The panel, the terms of reference of which is currently being finalised by the Central Board of Direct Taxes (CBDT), however, may not give directions to the AOs to act in a certain way in the case of a specific company, as it might vitiate the process, sources said.
For this, the revenue department would rely on the 2003 Supreme Court ruling that upheld the CBDTs power to restrict field officers from probing into the tax residence status of Mauritius-based foreign institutional investors by going beyond the residence certificates issued by the island nation, although the income tax law allows them to undertake detailed investigations to lift the corporate veil.
Industry has been waiting to see what relief the high-level panel announced by finance minister Arun Jaitly could provide from the rigors of the 2012 retrospective amendment of the Income Tax Act that sought to tax past transactions between offshore companies involving Indian assets.
Experts said that only offshore transactions involving Indian assets between 2008-09 and 2011-12 would be brought before the panel for review.
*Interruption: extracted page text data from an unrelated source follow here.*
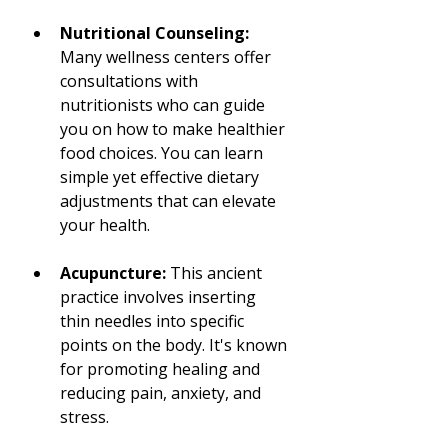
Nutritional Counseling:
Many wellness centers offer 
consultations with 
nutritionists who can guide 
you on how to make healthier 
food choices. You can learn 
simple yet effective dietary 
adjustments that can elevate 
your health.
Acupuncture:
 This ancient 
practice involves inserting 
thin needles into specific 
points on the body. It's known 
for promoting healing and 
reducing pain, anxiety, and 
stress.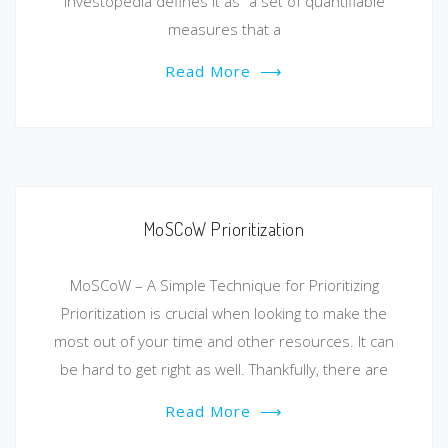
Investopedia defines it as “a set of quantifiable
measures that a
Read More
⟶
MoSCoW Prioritization
MoSCoW – A Simple Technique for Prioritizing
Prioritization is crucial when looking to make the
most out of your time and other resources. It can
be hard to get right as well. Thankfully, there are
Read More
⟶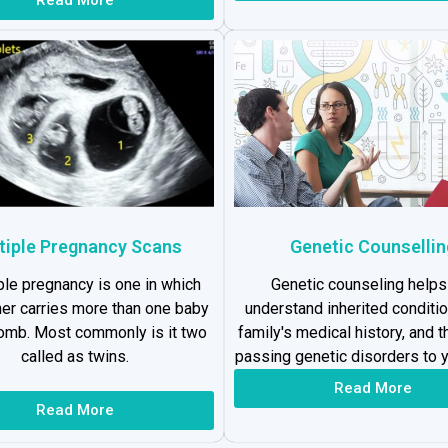
tiple Pregnancy Scans
Genetic Counsellin
ple pregnancy is one in which
Genetic counseling helps
er carries more than one baby
understand inherited conditio
womb. Most commonly is it two
family's medical history, and t
called as twins.
passing genetic disorders to y
Read More
Read More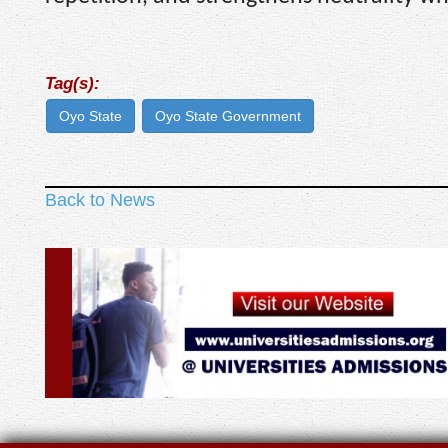
Tag(s):
Oyo State
Oyo State Government
Back to News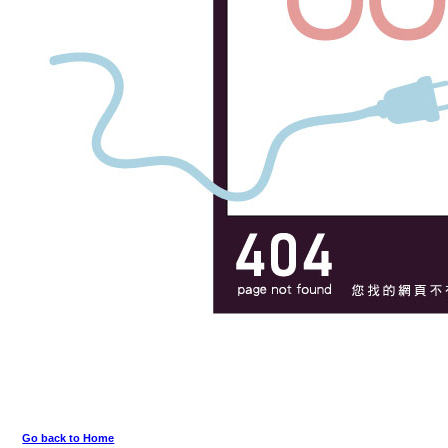
Go back to Home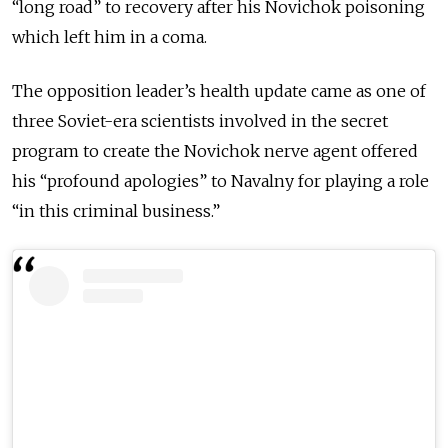
“long road” to recovery after his Novichok poisoning
which left him in a coma.
The opposition leader’s health update came as one of
three Soviet-era scientists involved in the secret
program to create the Novichok nerve agent offered
his “profound apologies” to Navalny for playing a role
“in this criminal business.”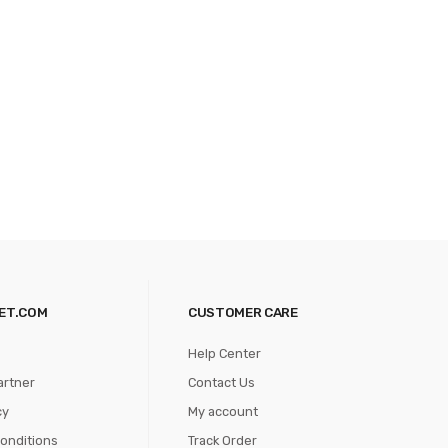
ET.COM
CUSTOMER CARE
Help Center
artner
Contact Us
cy
My account
onditions
Track Order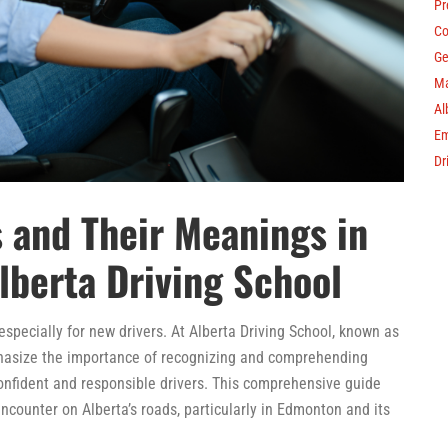
Pr
Co
Ge
Ma
Al
Em
Dr
 and Their Meanings in
lberta Driving School
, especially for new drivers. At Alberta Driving School, known as
phasize the importance of recognizing and comprehending
confident and responsible drivers. This comprehensive guide
ncounter on Alberta’s roads, particularly in Edmonton and its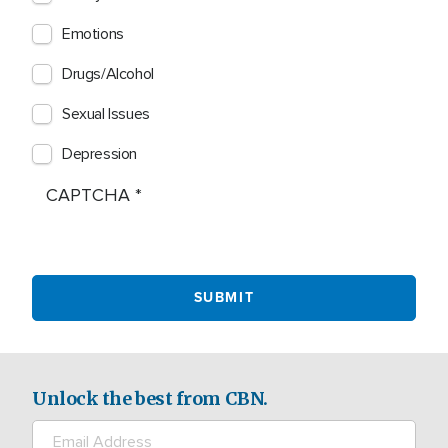
Emotions
Drugs/Alcohol
Sexual Issues
Depression
CAPTCHA
Unlock the best from CBN.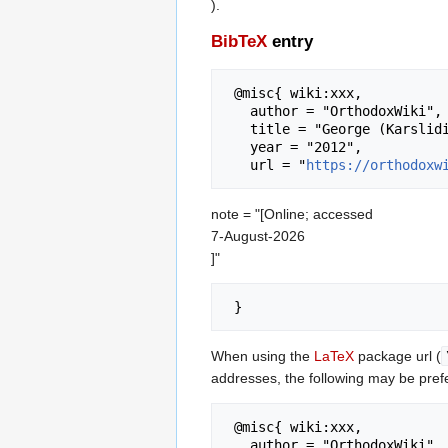
).
BibTeX
entry
 @misc{ wiki:xxx,

   author = "OrthodoxWiki",

   title = "George (Karslidis) of Drama --- OrthodoxWiki{,} ",

   year = "2012",

   url = "
https://orthodoxw
note = "[Online; accessed
7-August-2026
]"
When using the
LaTeX
package url (
addresses, the following may be pref
 @misc{ wiki:xxx,

   author = "OrthodoxWiki",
Deals that happened before this period are already in courts, while provisions on indirect transfer of Indian assets become prospective from 2012, the year of its enactment.
All such schemes are subject to the period of limitation in relation to commencement of proceedings in concluded cases of indirect transfer of Indian assets, said Sunil Jain, Partner, J Sagar Associates.
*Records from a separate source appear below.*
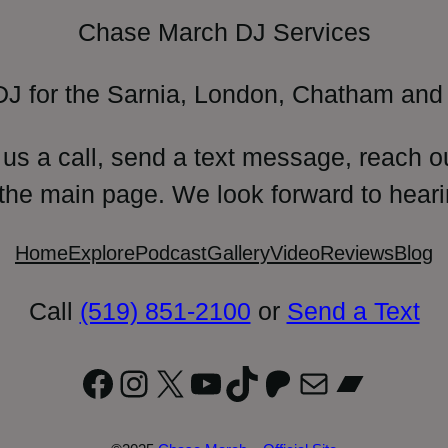
Chase March DJ Services
DJ for the Sarnia, London, Chatham and 
 us a call, send a text message, reach o
 the main page. We look forward to heari
Home
Explore
Podcast
Gallery
Video
Reviews
Blog
Call
(519) 851-2100
or
Send a Text
Facebook
Instagram
X
YouTube
TikTok
Patreon
Mail
Bandc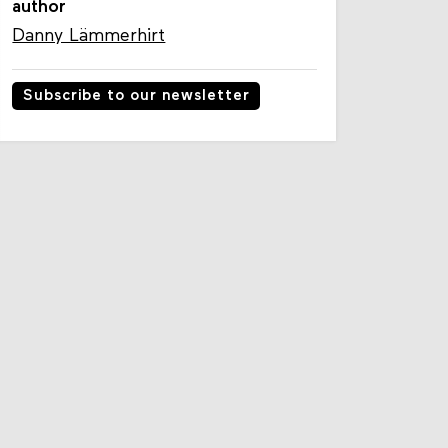
author
Danny Lämmerhirt
Subscribe to our newsletter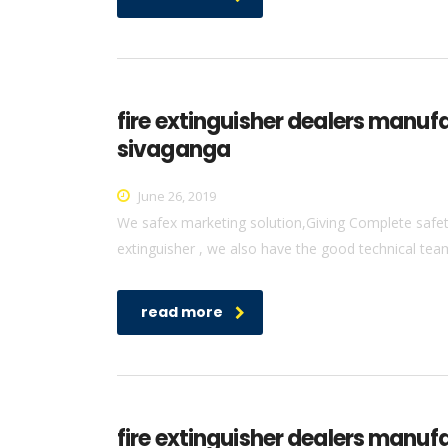
fire extinguisher dealers manuf
sivaganga
June 26, 2019
We safex marketing solution,Giving Complete safety 
extinguisher , we also have the good technical team 
read more
fire extinguisher dealers manufa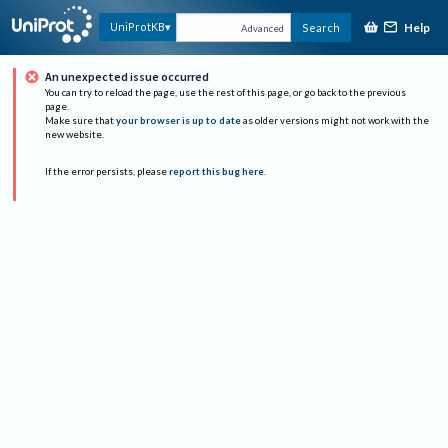
Help
UniProtKB
Search
Advanced
An unexpected issue occurred
You can try to reload the page, use the rest of this page, or go back to the previous
page.
Make sure that
your browser is up to date
as older versions might not work with the
new website.
If the error persists, please
report this bug here
.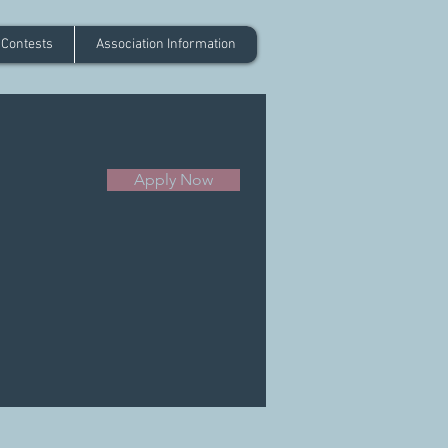
 Contests
Association Information
Apply Now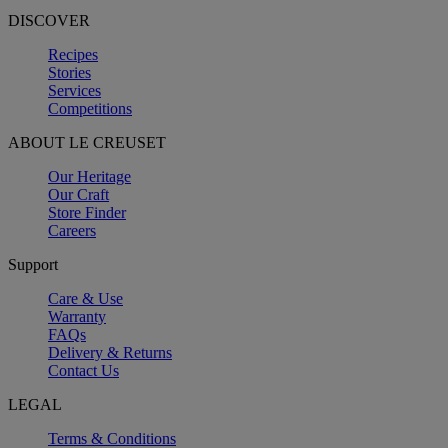
DISCOVER
Recipes
Stories
Services
Competitions
ABOUT LE CREUSET
Our Heritage
Our Craft
Store Finder
Careers
Support
Care & Use
Warranty
FAQs
Delivery & Returns
Contact Us
LEGAL
Terms & Conditions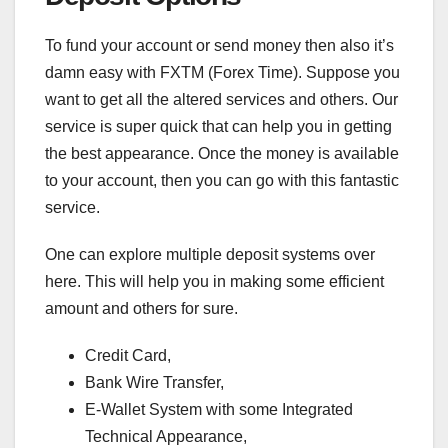
To fund your account or send money then also it’s
damn easy with FXTM (Forex Time). Suppose you
want to get all the altered services and others. Our
service is super quick that can help you in getting
the best appearance. Once the money is available
to your account, then you can go with this fantastic
service.
One can explore multiple deposit systems over
here. This will help you in making some efficient
amount and others for sure.
Credit Card,
Bank Wire Transfer,
E-Wallet System with some Integrated
Technical Appearance,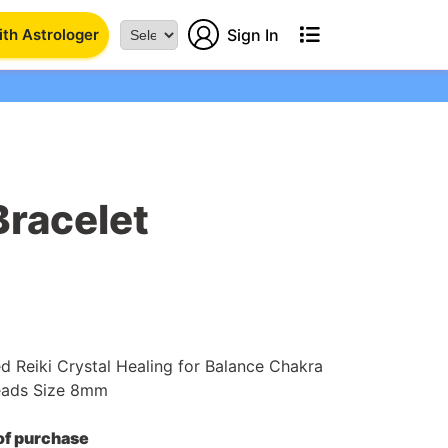
th Astrologer
Sign In
Powered
by
Bracelet
ed Reiki Crystal Healing for Balance Chakra
eads Size 8mm
 of purchase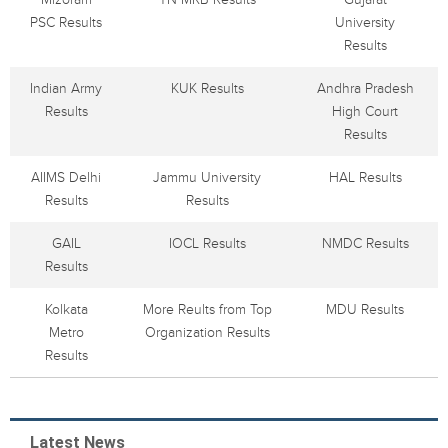
PSC Results
University
Results
Indian Army
KUK Results
Andhra Pradesh
Results
High Court
Results
AIIMS Delhi
Jammu University
HAL Results
Results
Results
GAIL
IOCL Results
NMDC Results
Results
Kolkata
More Reults from Top
MDU Results
Metro
Organization Results
Results
Latest News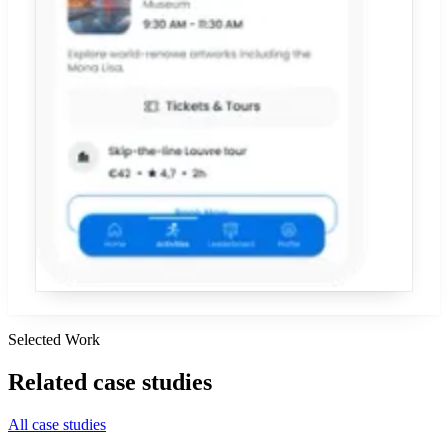
Selected Work
Related
case studies
All case studies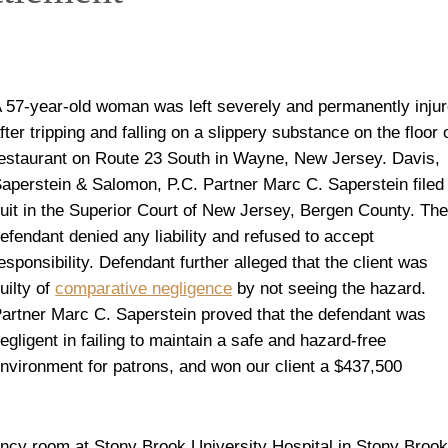
 57-year-old woman was left severely and permanently inju
fter tripping and falling on a slippery substance on the floor 
estaurant on Route 23 South in Wayne, New Jersey. Davis,
aperstein & Salomon, P.C. Partner Marc C. Saperstein filed
uit in the Superior Court of New Jersey, Bergen County. Th
efendant denied any liability and refused to accept
esponsibility. Defendant further alleged that the client was
uilty of
comparative negligence
by not seeing the hazard.
artner Marc C. Saperstein proved that the defendant was
egligent in failing to maintain a safe and hazard-free
nvironment for patrons, and won our client a $437,500
ency room at Stony Brook University Hospital in Stony Brook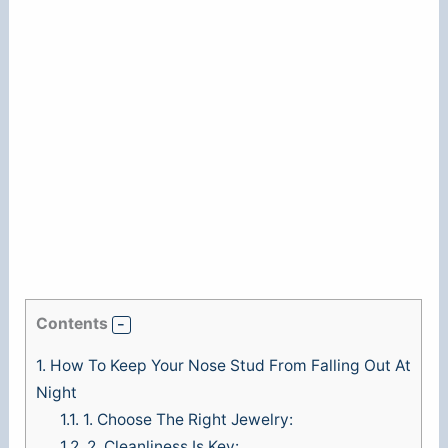
Contents
1.
How To Keep Your Nose Stud From Falling Out At
Night
1.1.
1. Choose The Right Jewelry:
1.2.
2. Cleanliness Is Key:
While Jaitley made no attempt to repeal the 2012 retrospective amendments in the Budget speech, he promised the proposed high-level panel would review all fresh cases arising from the amendment before action is taken by officers. It appeared to be a tough call for a panel set up by the executive to give directions to quasi-judicial authorities implementing an Act of Parliament and provide significant relief to the industry without interfering with the officers statutory discretion.
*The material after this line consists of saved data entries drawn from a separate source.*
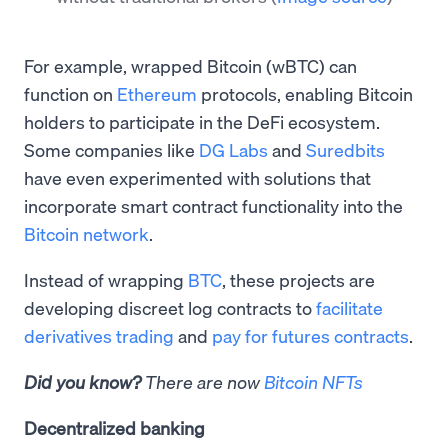
For example, wrapped Bitcoin (wBTC) can
function on
Ethereum
protocols, enabling Bitcoin
holders to participate in the DeFi ecosystem.
Some companies like
DG Labs
and
Suredbits
have even experimented with solutions that
incorporate smart contract functionality into the
Bitcoin network
.
Instead of wrapping
BTC
, these projects are
developing discreet log contracts to
facilitate
derivatives trading
and
pay for futures contracts
.
Did you know?
There are now
Bitcoin NFTs
Decentralized banking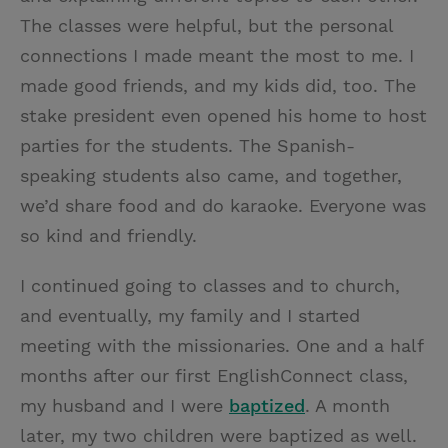
The classes were helpful, but the personal
connections I made meant the most to me. I
made good friends, and my kids did, too. The
stake president even opened his home to host
parties for the students. The Spanish-
speaking students also came, and together,
we’d share food and do karaoke. Everyone was
so kind and friendly.
I continued going to classes and to church,
and eventually, my family and I started
meeting with the missionaries. One and a half
months after our first EnglishConnect class,
my husband and I were
baptized
. A month
later, my two children were baptized as well.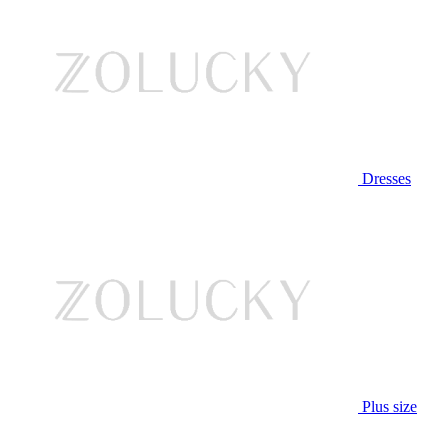
Dresses
Plus size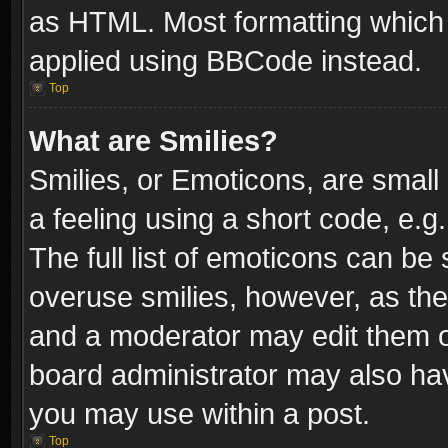
as HTML. Most formatting which
applied using BBCode instead.
Top
What are Smilies?
Smilies, or Emoticons, are smal
a feeling using a short code, e.g
The full list of emoticons can be 
overuse smilies, however, as th
and a moderator may edit them o
board administrator may also have
you may use within a post.
Top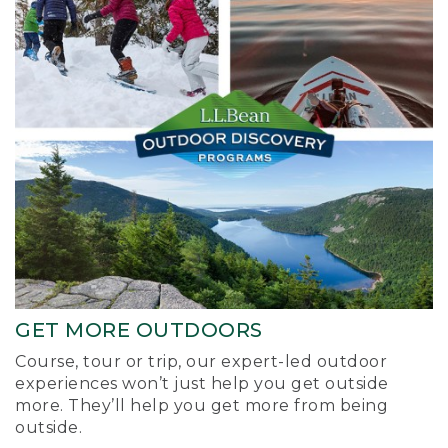
GET MORE OUTDOORS
Course, tour or trip, our expert-led outdoor
experiences won’t just help you get outside
more. They’ll help you get more from being
outside.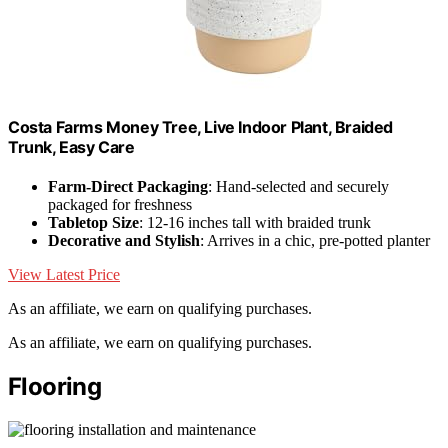
Costa Farms Money Tree, Live Indoor Plant, Braided
Trunk, Easy Care
Farm-Direct Packaging
: Hand-selected and securely
packaged for freshness
Tabletop Size
: 12-16 inches tall with braided trunk
Decorative and Stylish
: Arrives in a chic, pre-potted planter
View Latest Price
As an affiliate, we earn on qualifying purchases.
As an affiliate, we earn on qualifying purchases.
Flooring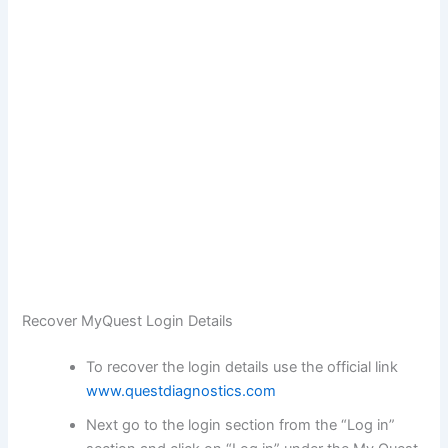
Recover MyQuest Login Details
To recover the login details use the official link
www.questdiagnostics.com
Next go to the login section from the “Log in”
The finance ministry officials explained the Board has powers flowing from the Supreme Court judgment in the Azadi Bachao Andolan case which held the CBDT can issue instructions to assessing officers meant for appropriate use of resources. The idea is to ensure that field officials do not chase all cases of indirect transfer of Indian assets where the retrospective tax provision could be applied.
This (instructing the AOs to desist from such a move) is possible despite the power of scrutiny of assessing officers are granted in Section 143(3) to make an assessment of income after seeking a return, hearing evidence in support of claims of relief or exemption, and then determining the total income on which tax is to be paid, according to a finance ministry official.
In April 2000, the CBDT told field officers in Circular 789 that the residence certificate issued by Mauritius to FIIs was sufficient evidence for residence status as well as for beneficial ownership for treaty benefits. The Delhi HC struck it down saying a mere circular of the CBDT cannot usurp the quasi-judicial power of officers to lift the corporate veil and see the actual resident status and that asking them to accept the certificate as sufficient proof was beyond the CBDTs power. However, the Supreme Court subsequently said CBDT was within its powers to issue directions to eliminate avoidable wastage of time, talent and energy of assessing officers in revenue collection.
The executive may take a policy decision not to pursue all cases and lay down classes of cases that may be pursued. It would be a tightrope walk as such classification would be liable to extremely strict scrutiny of constitutionality and should have a reasonable nexus with the object sought to be achieved, which itself should be legally permissible, said Manoj SR, a New Delhi-based expert in constitutional law.